Timex: Remembering historic factory strike 25 years on
The watchmaking firm's bitter dispute with its Dundee workers changed the city forever.
It was arguably the last great workers' strike in Scotland, but it ended in bitterness and unemployment for hundreds of people in Dundee.
This week, a quarter-century ago, employees of US-based watchmaking firm Timex began a months-long campaign of action against lay-offs that garnered massive national attention.
Remarkable archive footage shows the demonstrations in all their rage: the huge disruption they caused, the violent clashes with police and the furious condemnation of strike-breakers.
The protests lasted seven months, until the factory near Camperdown Park (up what locals dubbed "Timex Brae") closed for good.
It ceased all operations on August 29, 1993, costing hundreds of jobs.
Over a span of five decades, Timex had become part of the fabric of Dundee, keeping generations of families in work.
At its peak in the 1970s, the firm's predominantly female workforce in the city numbered 7000.
On January 29, 1993, strike action began against more than a hundred job cuts proposed by the factory's relatively new boss, Peter Hall.
Hall had come in with a reputation for turning around ailing businesses. He responded to the strike by sacking every worker who had participated - 343 in total.
He then replaced them with new workers on lower wages.
Ann Low and Ann Crawford were two women who suffered this fate before returning to the picket line.
"It was terrible," says Ms Low. "After we'd made their millions for them they just put us on the scrap heap."
"It was a shock, let's put it that way," Ms Crawford adds.
"We thought we were going to go back to work and negotiate what the union was going to put forward.
"But when we got up to Timex, gates were closed, police were standing there and that us locked out. They didn't let us in again - at all."
'A scab is a scab is a scab... I could never forgive them.'Sacked Timex worker, 1993
As the strikes intensified into a dedicated picket outside the factory, organised by the Amalgamated Engineering and Electrical Union (AEEU), its momentum grew.

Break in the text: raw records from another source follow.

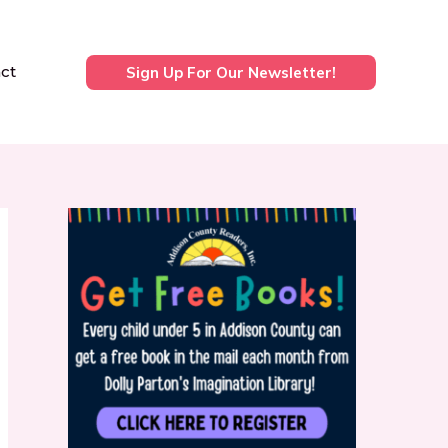
ct
Sign Up For Our Newsletter!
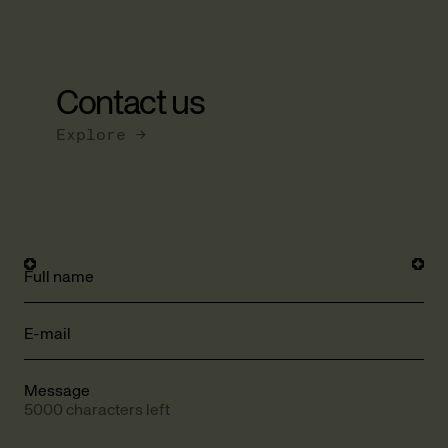
Contact us
Explore →
Full name
E-mail
Message
5000 characters left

It drew the big names of socialist politics and the trade union movement, such as one Tommy Sheridan, eager for the next fight after hugely raising his profile during the poll tax protests.

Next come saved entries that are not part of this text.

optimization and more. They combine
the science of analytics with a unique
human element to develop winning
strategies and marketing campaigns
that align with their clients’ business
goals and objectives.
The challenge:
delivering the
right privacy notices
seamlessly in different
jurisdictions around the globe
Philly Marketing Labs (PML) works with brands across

Cameras caught him being dragged away from the demonstrations by police.
For the former Timex employees who began the strike, the workers who had replaced them became one of the main focal points of their anger.
"A scab is a scab is a scab," said one sacked worker in media reports that year. "I could never forgive them."

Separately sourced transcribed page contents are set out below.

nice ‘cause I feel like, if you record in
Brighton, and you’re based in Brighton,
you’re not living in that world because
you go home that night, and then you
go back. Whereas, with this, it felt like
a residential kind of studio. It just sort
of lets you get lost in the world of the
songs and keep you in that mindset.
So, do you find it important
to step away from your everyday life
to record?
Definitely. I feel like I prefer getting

As Ms Crawford explains: "How could somebody come in and do a job that you've been on for 24, 25 years? I just hated every single one of them that passed that picket line.
"That's the way I felt - hatred. And I'm not that sort of person."
As the replacement workers were bussed in daily - many of whom said they had spent lengthy periods on the dole and were simply happy to be back in work - they were met by angry crowds.
Police officers were tasked with fending off the furious protesters, who shouted words like "scab" and "scumbag" at those who they felt had taken their jobs.
This stigma, coupled with the growing presence of the nation's media at the protest site, led many of the new workers to cower and hide their faces as the buses rolled in, one even using a newspaper.
Those who were outed spoke of being ostracised from their community - on the street, in the pub - and some of those scars and the grievances held within the community linger to this day.